■ What is being asked: Search the listing for the word "กรกฎาคม". Copy every line where it is found.
========================================================================
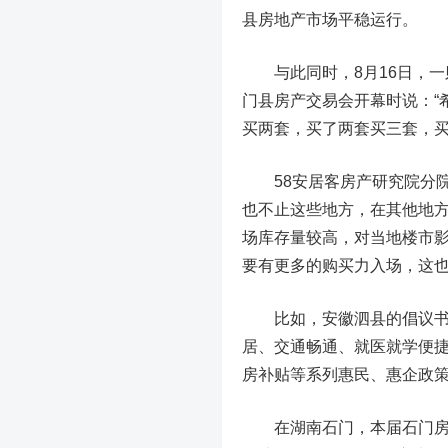
县房地产市场平稳运行。
与此同时，8月16日，一
门县房产交易会开幕时说：“
买两套，买了两套买三套，买
58安居客房产研究院分院
也不止这些地方，在其他地
场库存量较高，对当地楼市
要有更多的购买力入场，这
比如，安徽泗县的倡议书
居、交通畅通、就医就学便
房补贴等系列惠民、惠企政策
在湖南石门，本届石门房地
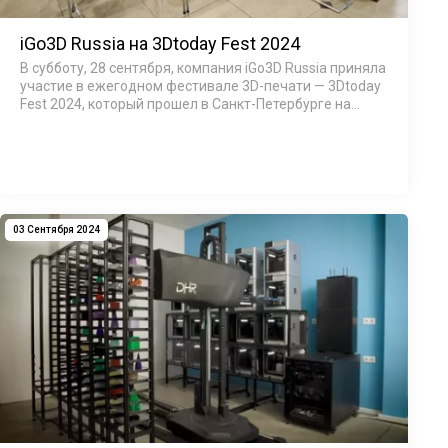
iGo3D Russia на 3Dtoday Fest 2024
В субботу, 28 сентября, компания iGo3D Russia приняла
участие в ежегодном фестивале 3D-печати — 3Dtoday
Fest 2024, который прошел в Санкт-Петербурге на
территории конференц-центра «ПетроКонгресс». На
мероприятии мы…
03 Сентября 2024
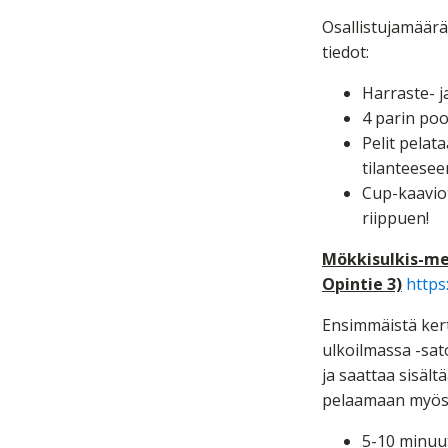
Osallistujamäärä
tiedot:
Harraste- j
4 parin poo
Pelit pelat
tilanteesee
Cup-kaaviot
riippuen!
Mökkisulkis-mes
Opintie 3)
https
Ensimmäistä kert
ulkoilmassa -sato
ja saattaa sisält
pelaamaan myös ul
5-10 minuut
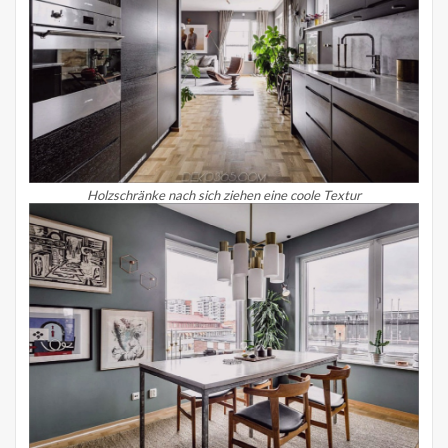
Holzschränke nach sich ziehen eine coole Textur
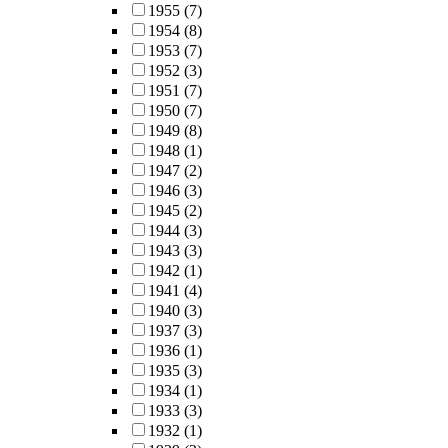
1955
(7)
1954
(8)
1953
(7)
1952
(3)
1951
(7)
1950
(7)
1949
(8)
1948
(1)
1947
(2)
1946
(3)
1945
(2)
1944
(3)
1943
(3)
1942
(1)
1941
(4)
1940
(3)
1937
(3)
1936
(1)
1935
(3)
1934
(1)
1933
(3)
1932
(1)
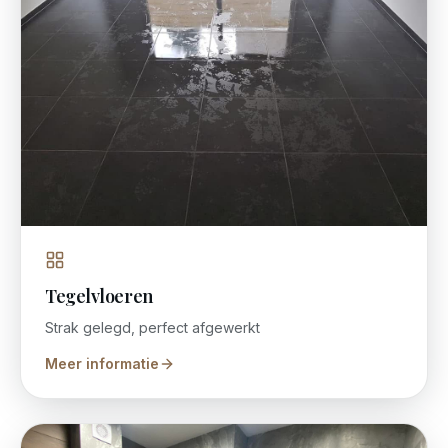
Tegelvloeren
Strak gelegd, perfect afgewerkt
Meer informatie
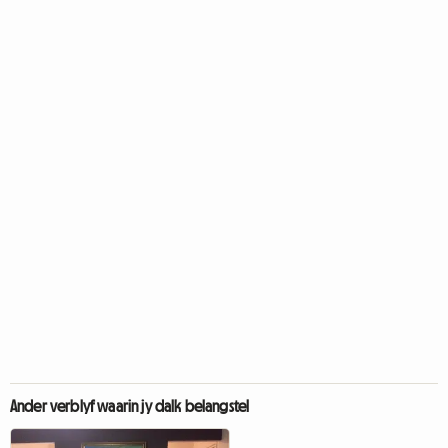
Ander verblyf waarin jy dalk belangstel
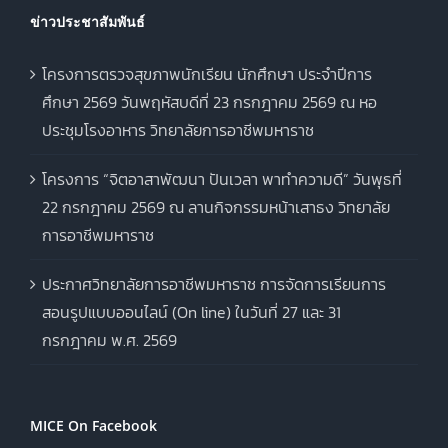
ข่าวประชาสัมพันธ์
โครงการตรวจสุขภาพนักเรียน นักศึกษา ประจำปีการ
ศึกษา 2569 วันพฤหัสบดีที่ 23 กรกฎาคม 2569 ณ หอ
ประชุมโรงอาหาร วิทยาลัยการอาชีพมหาราช
โครงการ “จิตอาสาพัฒนา ปันเวลา พาทำความดี” วันพุธที่
22 กรกฎาคม 2569 ณ ลานกิจกรรมหน้าเสาธง วิทยาลัย
การอาชีพมหาราช
ประกาศวิทยาลัยการอาชีพมหาราช การจัดการเรียนการ
สอนรูปแบบออนไลน์ (On line) ในวันที่ 27 และ 31
กรกฎาคม พ.ศ. 2569
MICE On Facebook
========================================================================
■ Task solution:
ศึกษา 2569 วันพฤหัสบดีที่ 23 กรกฎาคม 2569 ณ หอ
22 กรกฎาคม 2569 ณ ลานกิจกรรมหน้าเสาธง วิทยาลัย
กรกฎาคม พ.ศ. 2569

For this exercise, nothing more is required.